*Aim of the task*: Retype the whole listing exactly. Leave out pictures.

*Source data*:
===============

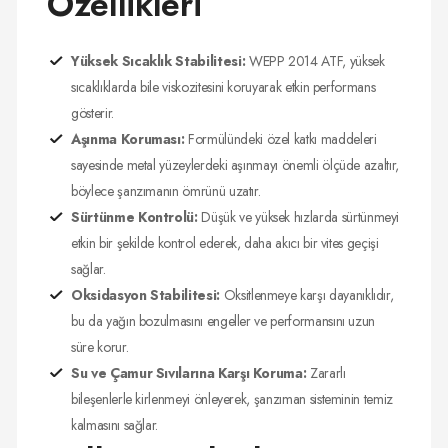
Özellikleri
Yüksek Sıcaklık Stabilitesi:
WEPP 2014 ATF, yüksek
sıcaklıklarda bile viskozitesini koruyarak etkin performans
gösterir.
Aşınma Koruması:
Formülündeki özel katkı maddeleri
sayesinde metal yüzeylerdeki aşınmayı önemli ölçüde azaltır,
böylece şanzımanın ömrünü uzatır.
Sürtünme Kontrolü:
Düşük ve yüksek hızlarda sürtünmeyi
etkin bir şekilde kontrol ederek, daha akıcı bir vites geçişi
sağlar.
Oksidasyon Stabilitesi:
Oksitlenmeye karşı dayanıklıdır,
bu da yağın bozulmasını engeller ve performansını uzun
süre korur.
Su ve Çamur Sıvılarına Karşı Koruma:
Zararlı
bileşenlerle kirlenmeyi önleyerek, şanzıman sisteminin temiz
kalmasını sağlar.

===============

*Output of the exercise*:
Özellikleri
Yüksek Sıcaklık Stabilitesi:
WEPP 2014 ATF, yüksek
sıcaklıklarda bile viskozitesini koruyarak etkin performans
gösterir.
Aşınma Koruması:
Formülündeki özel katkı maddeleri
sayesinde metal yüzeylerdeki aşınmayı önemli ölçüde azaltır,
böylece şanzımanın ömrünü uzatır.
Sürtünme Kontrolü:
Düşük ve yüksek hızlarda sürtünmeyi
etkin bir şekilde kontrol ederek, daha akıcı bir vites geçişi
sağlar.
Oksidasyon Stabilitesi:
Oksitlenmeye karşı dayanıklıdır,
bu da yağın bozulmasını engeller ve performansını uzun
süre korur.
Su ve Çamur Sıvılarına Karşı Koruma:
Zararlı
bileşenlerle kirlenmeyi önleyerek, şanzıman sisteminin temiz
kalmasını sağlar.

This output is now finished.